For Non-SystemD operating systems, the limits are set in /etc/security/limits.conf

        less /etc/security/limits.conf |grep nofile

The soft limit is the current limit for users or processes. It can be overridden up to, but not more than, the hard limit. The hard limit is the maximum limit set by root for any/all users or processes.

For SystemD systems use systemctl show to see what limits are applied to the slapd process.

        systemctl show slapd | grep NOFILE

These values are the soft and hard limits of how many files can be open for the slapd process.

If the value of file descriptors for the slapd process is equal to or greater than the maximum NOFILE limit for slapd, the limit needs to be increased.
If the value of file descriptors for the slapd process is significantly less than the NOFILE limits, check for process thread usage. First, examine the number of threads available on the server.

        lscpu |egrep 'Thread|CPU(s):'

Multiple the Threads per core value by the number of CPU(s) for the number of available threads. Remember, the default thread setting for slapd is 16 unless otherwise set. It is possible that value is too high for the threads available.

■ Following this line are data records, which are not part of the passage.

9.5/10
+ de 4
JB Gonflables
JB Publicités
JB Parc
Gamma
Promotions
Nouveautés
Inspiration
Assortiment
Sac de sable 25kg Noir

To reduce the thread count for slapd, modify slapd.conf or slapd.d changing the threads/olcThreads value to a number reflective the servers available thread count. Remember, for slapd.conf a solserver restart is required.
If the threads setting in the slapd configuration is adequate for the server, check how many threads are in use by the slapd process.

        pgrep slapd
        cat /proc/<slapd PID>/status |grep Threads

If the number of threads used by slapd is equal to the threads/olcThreads setting in the slapd configuration, that value may need to be increased to handle the additional workload, or additional CPUs may need to be added to the server, thus making more threads available allowing for a higher threads/olcThreads setting in slapd.conf/slapd.d.
Finally, adding some sort of replication may be needed to distribute the load over multiple servers. Be aware than replication adds network connections which may use up available threads.